Production facilities for parenetral products
The production of parenteral products requires special precautions and facilities in order to maintain sterility and freedom from any particulate matter. Hence the production area of parenteral products can be divided into main five sections:
- Clean up area
- Preparation area
- Aseptic area
- Quarantine area
- Finishing and packaging area
Clean up area:
It is not an aseptic area. The area and environment of the room should be free from dust, fibres and microorganisms. This area should be constructed in such a way that it can withstand moisture, steam and detergent. Ceiling and walls can be coated with epoxy resins to prevent the accumulation of dust and microorganisms. Exhaust fans should be fitted in this area. This area should be kept clean to eliminate the chances of entry of contamination into the aseptic area. The containers and closures are washed and cleaned in this area.
Various ingredients of the formulation are mixed and prepare for filling into the final container into this area. It is not essential that this area is aseptic. Cabins and counters should be made up of stainless steel and filled in such a way that no space is left for accumulation of dust. Ceiling, walls and floor should be properly cleaned and painted to eliminate the chances of contamination.

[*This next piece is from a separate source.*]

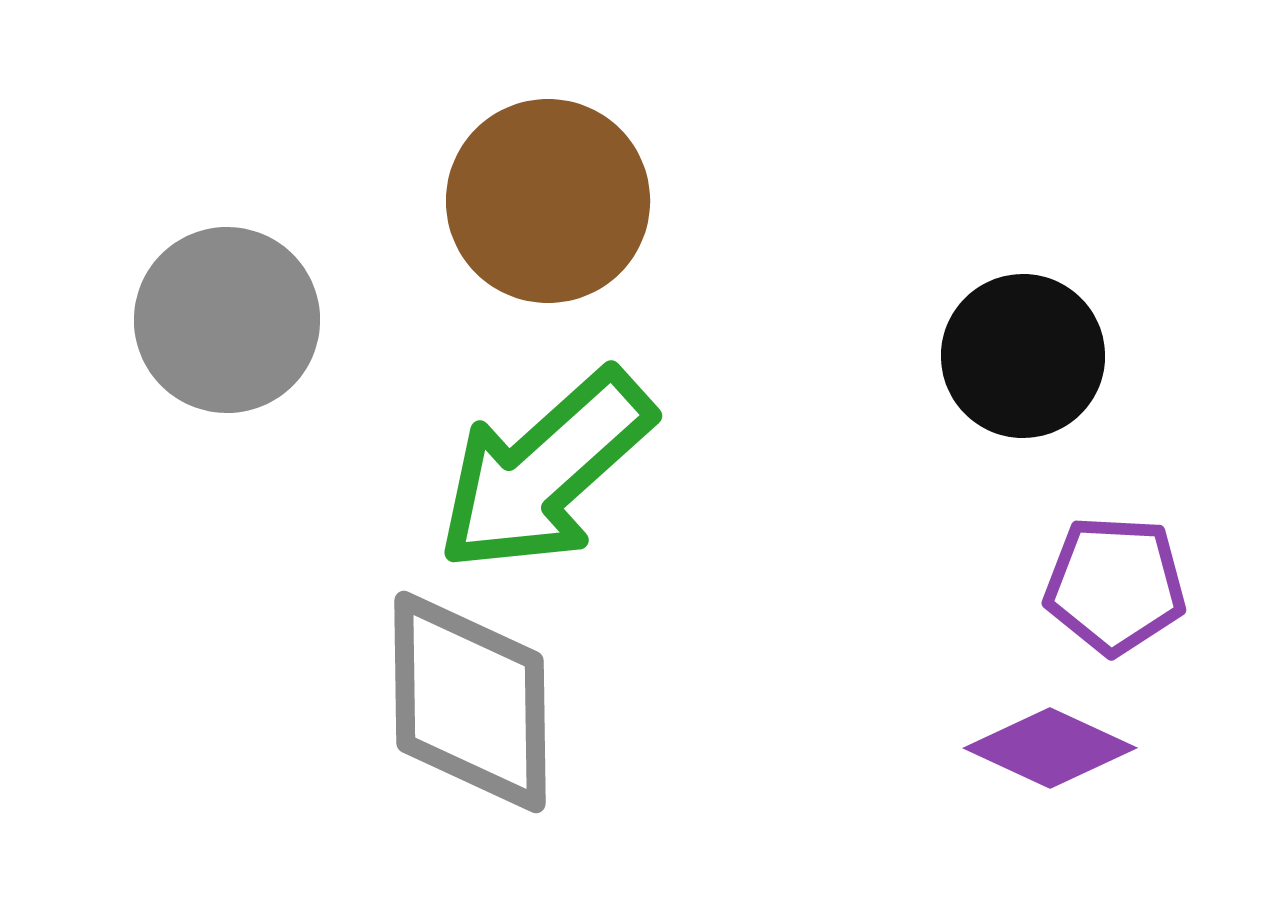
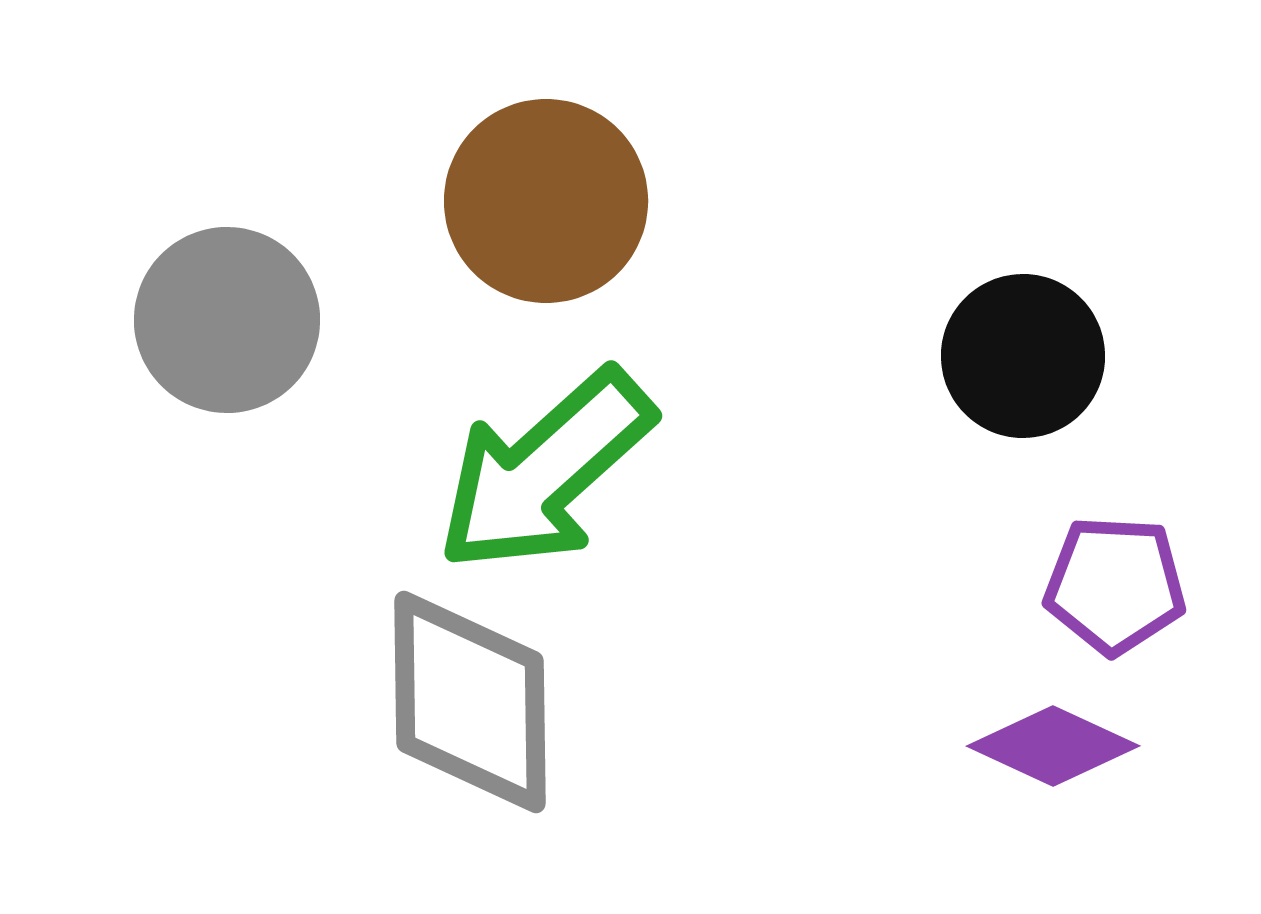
brown circle: moved 2 px left
purple diamond: moved 3 px right, 2 px up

The parenetral formulation is filtered, filled into final container and sealed in this area. The air ij aseptic area should be free from any type of contamination, fibres or microorganisms which is
achieved by use of HEPA (High efficiency particulate air) filters which can remove 99.97% 0.5µm or larger particles from the air. HEPA filters are fitted into the laminar air flow system in which air free from dust and fibres move in uniform velocity. Ultra violet lamps are also fitted to maintain sterility. The entry of personnel in this area should be through air lock system. The trained personnel should only be allowed to enter in this area. The personnel entering in this area
should be neat, clean, reliable and wear sterile clothing. There should be minimum movement into this area. The environment of this area should be class 100 room (means less than 100 particles per cubic feet of 0.5µm or larger size should be present).
The preparations after filtering, filling into final container and sealing are kept in this area. Then random samples of preparations are sent to quality control department for evaluation. After passing the evaluation, the preparations are transferred to finishing and packaging area.
Finishing and packaging area:
The parenteral products are properly lebelled and packed in this area. Proper packaging is required to protect the product from physical damage during transportation, handling and storage. This area is not aseptic.